Kenya's Olympic gold-winning athletes have been feted in a colourful ceremony attended by President Mwai Kibaki.
Hundreds of Kenyans lined the road from the airport to cheer the athletes, who were flown from the capital on an Air Force plane.
The public fete in the port city of Mombasa celebrated the best performance since the 1988 Seoul Olympics.
The historic performance was hailed as a way of uniting the country after the post-election violence in January.
Kenya won 14 medals in total - five gold, five silver and four bronze - to rank 15th in the overall medals table and the best in Africa. The team also set a number of Olympic records.
Kenya has a strong tradition in middle and long-distance athletics.
The athletes received cash bonuses and other prizes from the government and a number of private companies.
The gold medallists received $34,000 each, while the silver and bronze medallists were given $19,000 and $11,500 respectively.
The festive occasion was marked by performances of traditional dances and patriotic songs.
President Kibaki commended the team's glorious performance, which re-affirmed the country as a leading sports power.
"Our national colours and melodious anthem echoed not just at the Olympic stadium, but also in million of homes across the globe... You have brought fame and glory to our country," he said. Prime Minister Raila Odinga and Vice-President Kalonzo Musyoka, who were also in attendance, thanked the team for flying the country's flag high.
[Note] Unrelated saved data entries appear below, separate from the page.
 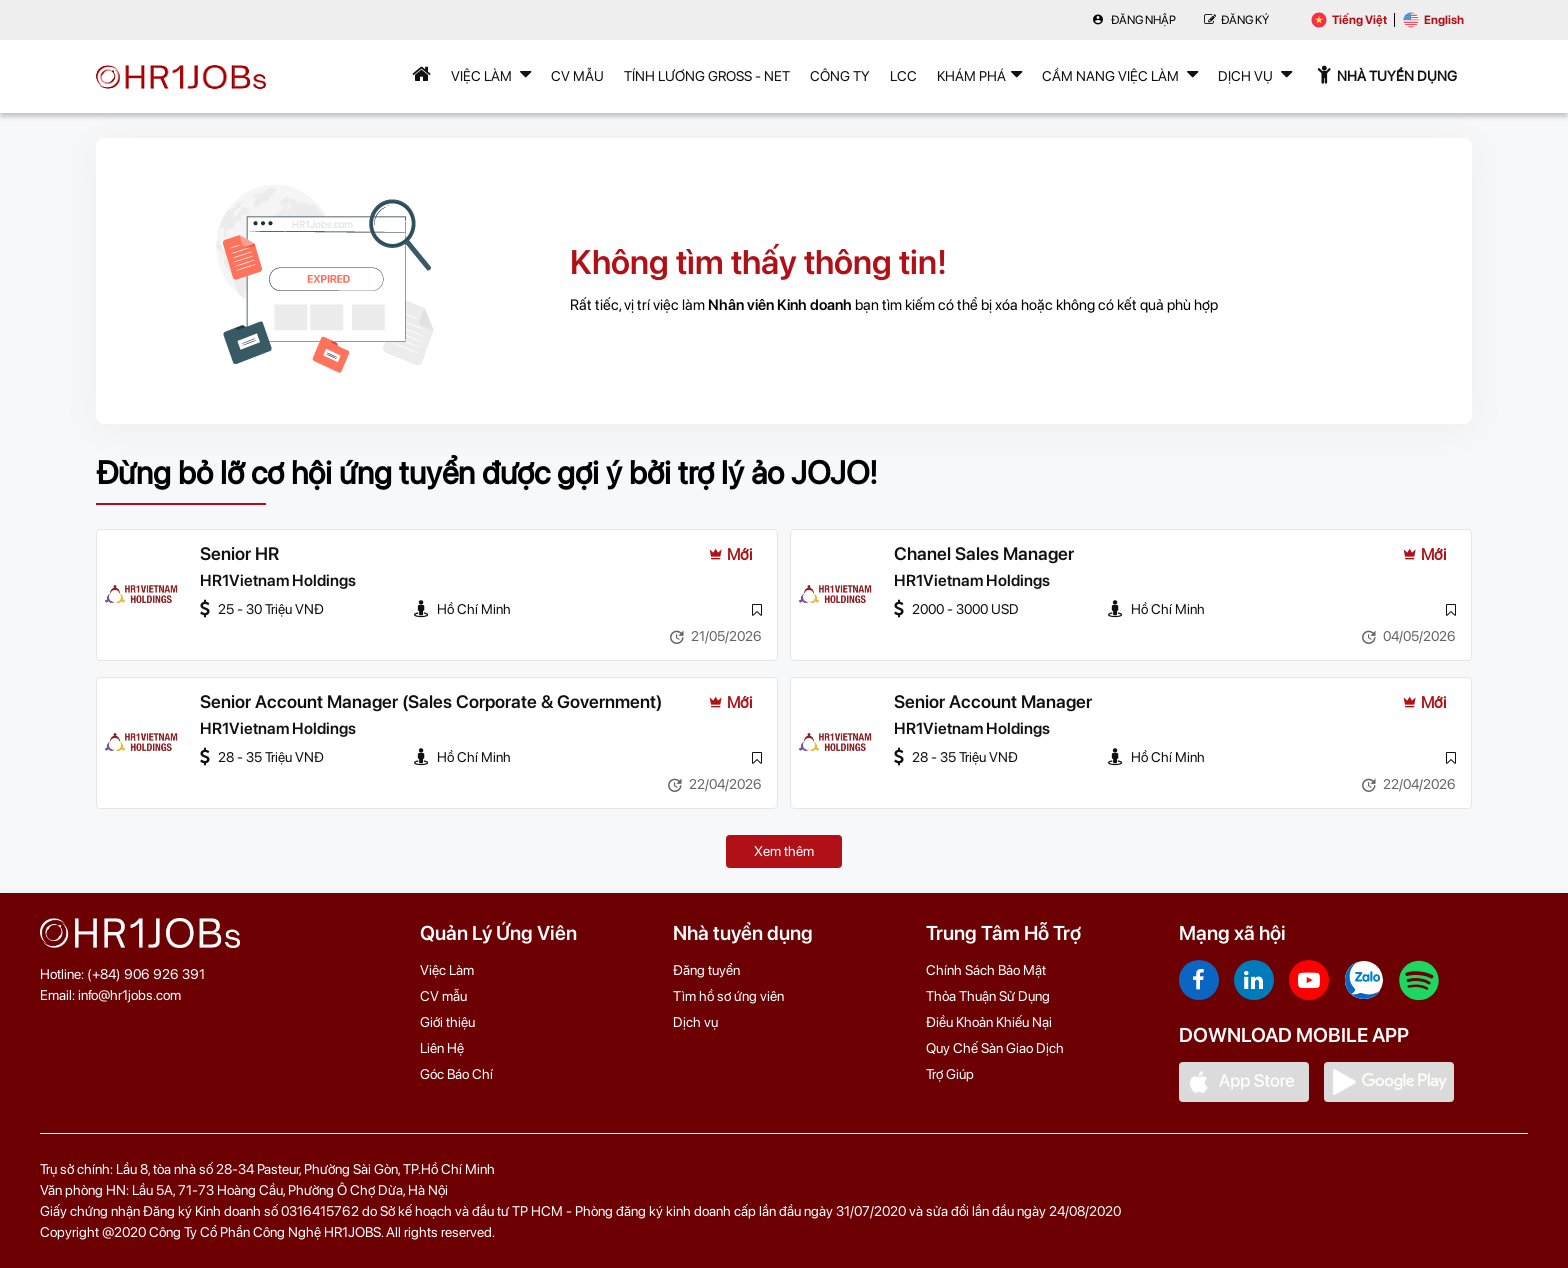 What do you see at coordinates (986, 970) in the screenshot?
I see `Chính Sách Bảo Mật` at bounding box center [986, 970].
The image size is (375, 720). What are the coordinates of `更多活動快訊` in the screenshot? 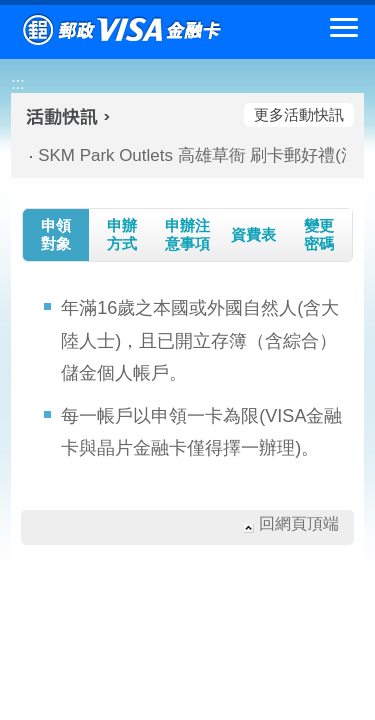 It's located at (299, 114).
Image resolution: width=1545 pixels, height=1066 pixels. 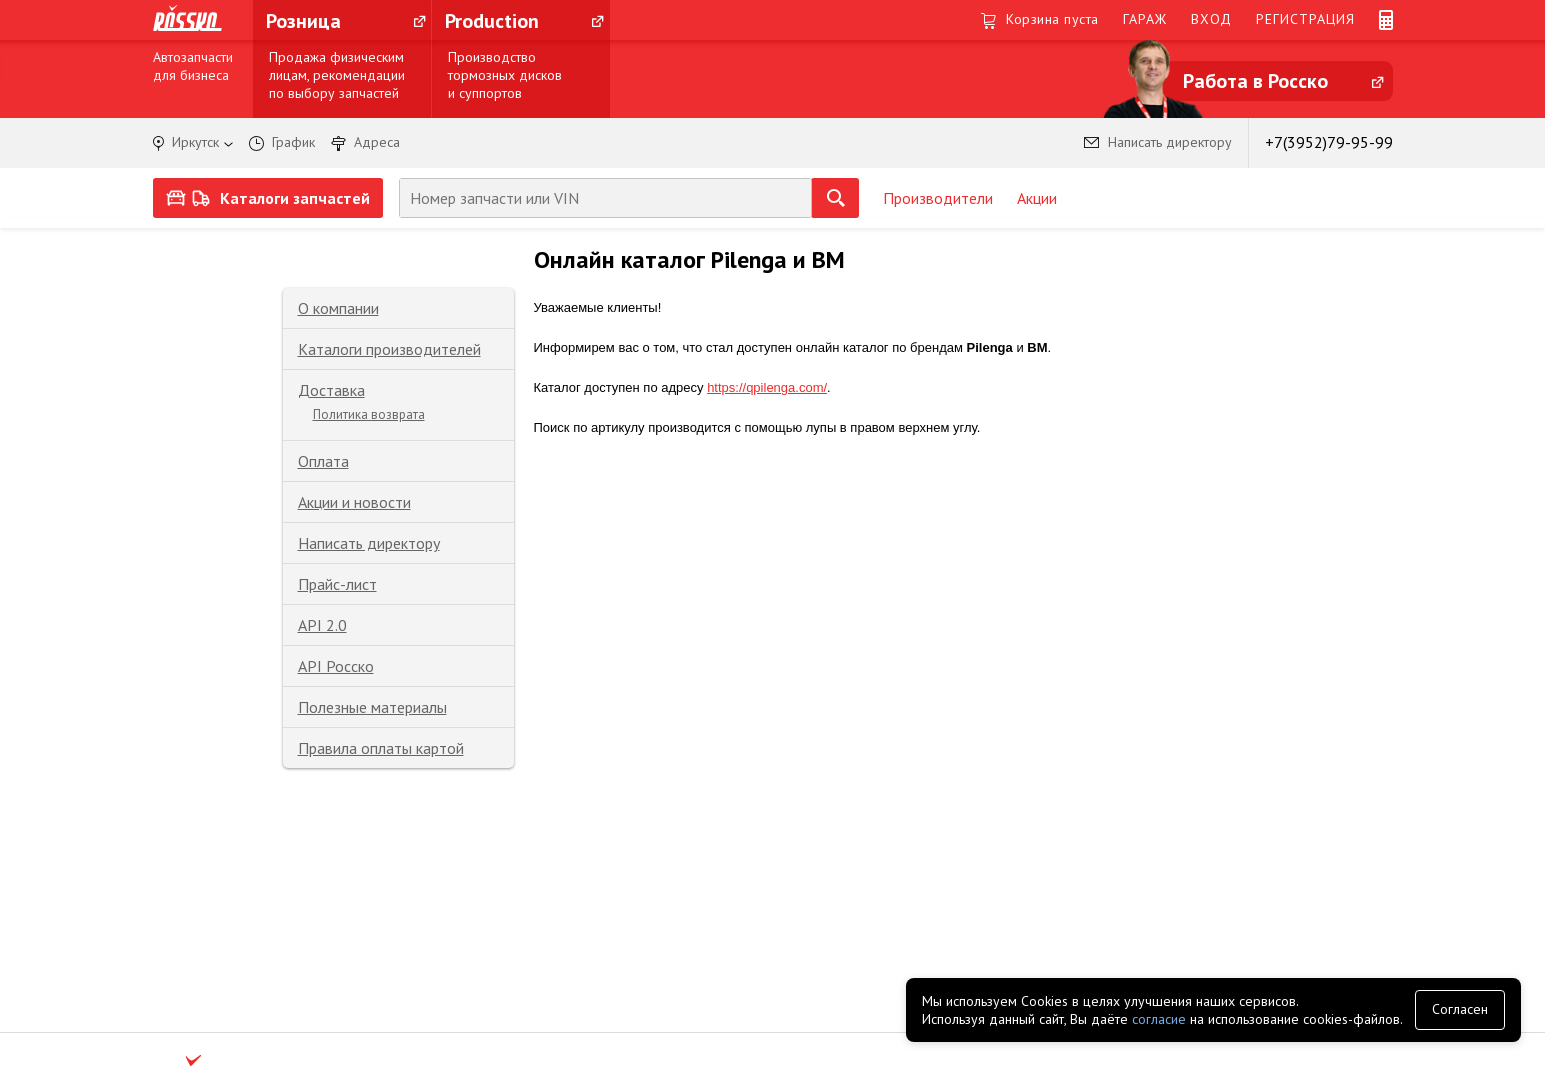 I want to click on Написать директору, so click(x=369, y=543).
Mr Odinga noted that sports had the power to unite the country - a sentiment shared by other speakers at the event.
"The rest of the world had written Kenya off, particularly after the happenings early this year. Now that our team has come so jubilant, so successful from Beijing... a time like this is celebration time, because it also unifies our country," Mr Musyoka said.
"They made Kenyans forget tribe and party. They made Kenyans proud to be Kenyans, one nation united under one flag, singing one anthem, living one dream," said the permanent secretary in the Sports Ministry, Kinuthia Murugu.
The 800m champion and team captain, Wilfred Bungei, said he was delighted to hand the country's flag back to President Kibaki "with glory".
President Kibaki said it was time for the country to identify other events that it could participate in, apart from its traditional prowess in athletics.
"Kenya participated in just five out of the 28 disciplines in the Olympics. I would therefore like to challenge our sports managers [to] expand the number of events that Kenya participates in," he said.
The country's first ever Olympic swimming finalist, Jason Dunford, was singled out for praise.
Dunford came fifth in the 100m butterfly event - won by America's Michael Phelps.
The Kenyan even broke the Olympic record, although he held it for just seven minutes.
Samuel Wanjiru's first Olympic marathon victory - which was the last event of the Beijing games - was also praised for ensuring that the Kenyan flag was raised during the closing ceremony, which was watched by a record audience.
It was also the first time that Kenyan women athletes won gold at the Olympics, with Pamela Jelimo in the 800 metres and Nancy Jebet in the 1500 metres.
The 18-year-old Jelimo is one of two athletes still competing for the IAAF Golden League $1m jackpot.
Only four other African countries - including Ethiopia, Kenya's nemesis on the track - won gold medals in Beijing.